Quantitative tools can be employed to eliminate specific biases for problems that are repeatable and structured as often found in trading. There may be biases with any quant model, but the biases and errors can be measured and followed. How deeply quantitative tools are embraced is a matter of preferences, but the solutions to cognitive biases are right in front of us if we structure the information problems properly.


Monday, October 24, 2016

Emerging market investing - Play the skew


Skew can be an important component of returns. Obviously, investors would like to avoid negative skew, but if an asset with a positive skewed return distribution can be found, it can potentially generate a nice upside stretch with performance. Still, skew is sensitive to outliers and hard to measure. Skew is often generated from mixed distributions; nevertheless, if you can find positive skew investments and can associate this property with specific factors, portfolios can be structured to generate some extra upside return potential by increasing allocations to these assets.
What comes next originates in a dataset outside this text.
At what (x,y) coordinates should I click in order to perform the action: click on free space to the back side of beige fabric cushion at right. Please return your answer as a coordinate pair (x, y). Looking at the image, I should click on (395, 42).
Positive skew has been found in emerging market equities and it is systematically related to economic factors that can be measured and independent of developed market behavior. See "Why Invest in Emerging Markets? The Role of Conditional Return Asymmetry?" in the Journal of Finance. This work makes intuitive sense and is relatively simple to apply through the use quantile-based measure of skew. (The authors use a variation of Bowley's statistic first developed in 1920.)

This positive skew effect is stronger for EM relative to developed equity markets. The result of these finding is that portfolios should be tilted to EM country exposures that have less negative skew. Moreover, the authors find that the positive skew is related to the degree of financial and trade openness. In particular, those countries that may be less sensitive to "sudden stops" in currency markets will have more positive skew. Financially open but trade closed economies will show more negative skew. When portfolio allocations are made which account for quantile skew measures, EM markets will be given significant higher weight and will result in stronger returns. If you want more distributional upside, hold more emerging markets.

Given these results, it would be interesting to test the same novel approach to measuring skew with assets other than equities. For example, hedge funds strategies that may have more positive skew should also have greater allocation tilts within a portfolio.